RECORD SET
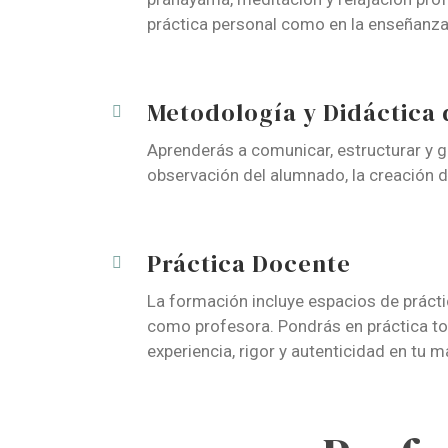
práctica personal como en la enseñanza
Metodología y Didáctica 
Aprenderás a comunicar, estructurar y gu
observación del alumnado, la creación 
Práctica Docente
La formación incluye espacios de práct
como profesora. Pondrás en práctica to
experiencia, rigor y autenticidad en tu 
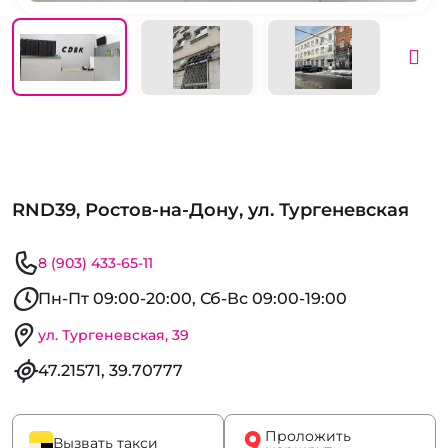
RND39, Ростов-на-Дону, ул. Тургеневская
8 (903) 433-65-11
Пн-Пт 09:00-20:00, Сб-Вс 09:00-19:00
ул. Тургеневская, 39
47.21571, 39.70777
Проложить
Вызвать такси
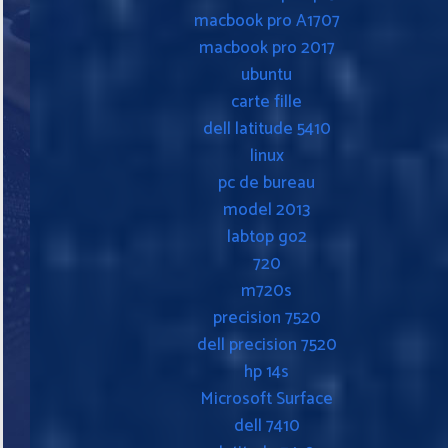
macbook pro A1707
macbook pro 2017
ubuntu
carte fille
dell latitude 5410
linux
pc de bureau
model 2013
labtop go2
720
m720s
precision 7520
dell precision 7520
hp 14s
Microsoft Surface
dell 7410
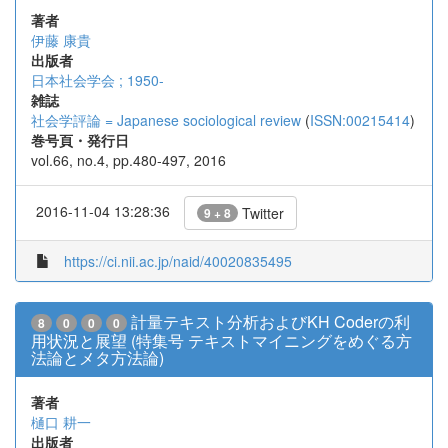
著者
伊藤 康貴
出版者
日本社会学会 ; 1950-
雑誌
社会学評論 = Japanese sociological review
(
ISSN:00215414
)
巻号頁・発行日
vol.66, no.4, pp.480-497, 2016
2016-11-04 13:28:36
Twitter
9 + 8
https://ci.nii.ac.jp/naid/40020835495
計量テキスト分析およびKH Coderの利
8
0
0
0
用状況と展望 (特集号 テキストマイニングをめぐる方
法論とメタ方法論)
著者
樋口 耕一
出版者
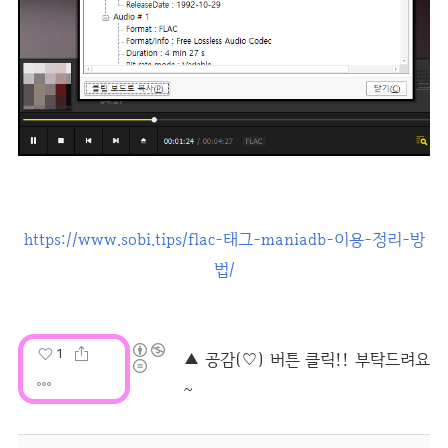
https://www.sobi.tips/flac-태그-maniadb-이용-정리-방
법/
1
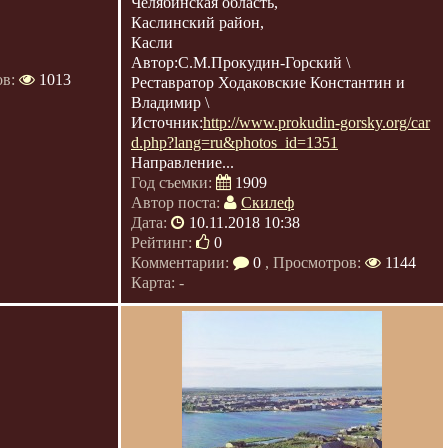
Челябинская область,
Каслинский район,
Касли
Автор:С.М.Прокудин-Горский \
ов:
1013
Реставратор Ходаковские Константин и
Владимир \
Источник:
http://www.prokudin-gorsky.org/car
d.php?lang=ru&photos_id=1351
Направление...
Год съемки:
1909
Автор поста:
Скилеф
Дата:
10.11.2018 10:38
Рейтинг:
0
Комментарии:
0
, Просмотров:
1144
Карта: -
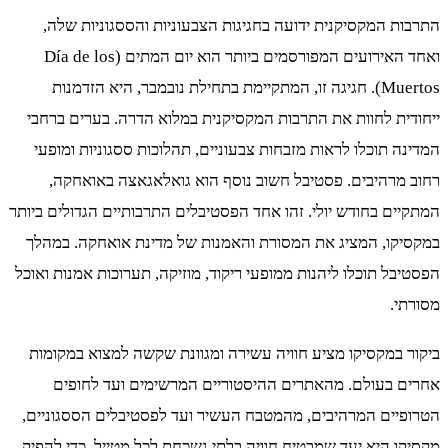
התרבות המקסיקנית ידועה בחגיגות הצבעוניות והססגוניות שלה,
ואחד האירועים המפורסמים ביותר הוא יום המתים (Día de los
Muertos). חגיגה זו, המתקיימת בתחילת נובמבר, היא הזדמנות
ייחודית לחוות את התרבות המקסיקנית במלוא הדרה. בערים ברחבי
המדינה תוכלו לראות מזבחות צבעוניים, תהלוכות ססגוניות ומופעי
רחוב מרהיבים. פסטיבל חשוב נוסף הוא גואלאגאצה באואחקה,
המתקיים בחודש יולי. זהו אחד הפסטיבלים התרבותיים הגדולים ביותר
במקסיקו, המציג את המסורת והאמנות של מדינת אואחקה. במהלך
הפסטיבל תוכלו ליהנות ממופעי ריקוד, מוזיקה, תערוכות אמנות ואוכל
מסורתי.
ביקור במקסיקו מציע חוויה עשירה ומגוונת שקשה למצוא במקומות
אחרים בעולם. מהאתרים ההיסטוריים המרשימים ועד לחופים
הטרופיים המרהיבים, מהמטבח העשיר ועד לפסטיבלים הססגוניים,
מקסיקו היא יעד שמבטיח חוויה בלתי נשכחת לכל מטייל. כדי להפיק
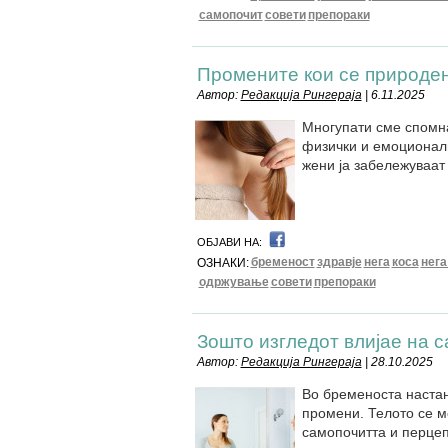
самопочит
совети
препораки
Промените кои се природе
Автор:
Редакција Рингераја
| 6.11.2025
Многупати сме спомна
физички и емоционалн
жени ја забележуваат 
ОБЈАВИ НА:
бременост
здравје
нега
коса
нега
ОЗНАКИ:
одржување
совети
препораки
Зошто изгледот влијае на 
Автор:
Редакција Рингераја
| 28.10.2025
Во бременоста наста
промени. Телото се ме
самопочитта и перцеп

TASK ITEM
Could you repeat every entry above exactly, with each picture omitted?

ANSWER SPACE
práctica personal como en la enseñanza
Metodología y Didáctica 
Aprenderás a comunicar, estructurar y gu
observación del alumnado, la creación 
Práctica Docente
La formación incluye espacios de práct
como profesora. Pondrás en práctica to
experiencia, rigor y autenticidad en tu 
RND39, Ростов-на-Дону, ул. Тургеневская
8 (903) 433-65-11
Пн-Пт 09:00-20:00, Сб-Вс 09:00-19:00
ул. Тургеневская, 39
47.21571, 39.70777
Проложить
Вызвать такси
macbook pro A1707
macbook pro 2017
ubuntu
carte fille
dell latitude 5410
linux
pc de bureau
model 2013
labtop go2
720
m720s
precision 7520
dell precision 7520
hp 14s
Microsoft Surface
dell 7410
著者
伊藤 康貴
出版者
日本社会学会 ; 1950-
雑誌
社会学評論 = Japanese sociological review
(
ISSN:00215414
)
巻号頁・発行日
vol.66, no.4, pp.480-497, 2016
2016-11-04 13:28:36
Twitter
9 + 8
https://ci.nii.ac.jp/naid/40020835495
計量テキスト分析およびKH Coderの利
8
0
0
0
用状況と展望 (特集号 テキストマイニングをめぐる方
法論とメタ方法論)
著者
樋口 耕一
出版者
https://www.sobi.tips/flac-태그-maniadb-이용-정리-방
법/
1
Челябинская область,
Каслинский район,
Касли
Автор:С.М.Прокудин-Горский \
ов:
1013
Реставратор Ходаковские Константин и
Владимир \
Источник:
http://www.prokudin-gorsky.org/car
d.php?lang=ru&photos_id=1351
Направление...
Год съемки:
1909
Автор поста:
Скилеф
Дата:
10.11.2018 10:38
Рейтинг:
0
Комментарии:
0
, Просмотров:
1144
Карта: -
התרבות המקסיקנית ידועה בחגיגות הצבעוניות והססגוניות שלה,
ואחד האירועים המפורסמים ביותר הוא יום המתים (Día de los
Muertos). חגיגה זו, המתקיימת בתחילת נובמבר, היא הזדמנות
ייחודית לחוות את התרבות המקסיקנית במלוא הדרה. בערים ברחבי
המדינה תוכלו לראות מזבחות צבעוניים, תהלוכות ססגוניות ומופעי
רחוב מרהיבים. פסטיבל חשוב נוסף הוא גואלאגאצה באואחקה,
המתקיים בחודש יולי. זהו אחד הפסטיבלים התרבותיים הגדולים ביותר
במקסיקו, המציג את המסורת והאמנות של מדינת אואחקה. במהלך
הפסטיבל תוכלו ליהנות ממופעי ריקוד, מוזיקה, תערוכות אמנות ואוכל
מסורתי.
ביקור במקסיקו מציע חוויה עשירה ומגוונת שקשה למצוא במקומות
אחרים בעולם. מהאתרים ההיסטוריים המרשימים ועד לחופים
הטרופיים המרהיבים, מהמטבח העשיר ועד לפסטיבלים הססגוניים,
מקסיקו היא יעד שמבטיח חוויה בלתי נשכחת לכל מטייל. כדי להפיק
самопочит
совети
препораки
Промените кои се природе
Автор:
Редакција Рингераја
| 6.11.2025
Многупати сме спомна
физички и емоционалн
жени ја забележуваат 
ОБЈАВИ НА:
бременост
здравје
нега
коса
нега
ОЗНАКИ:
одржување
совети
препораки
Зошто изгледот влијае на 
Автор:
Редакција Рингераја
| 28.10.2025
Во бременоста наста
промени. Телото се ме
самопочитта и перцеп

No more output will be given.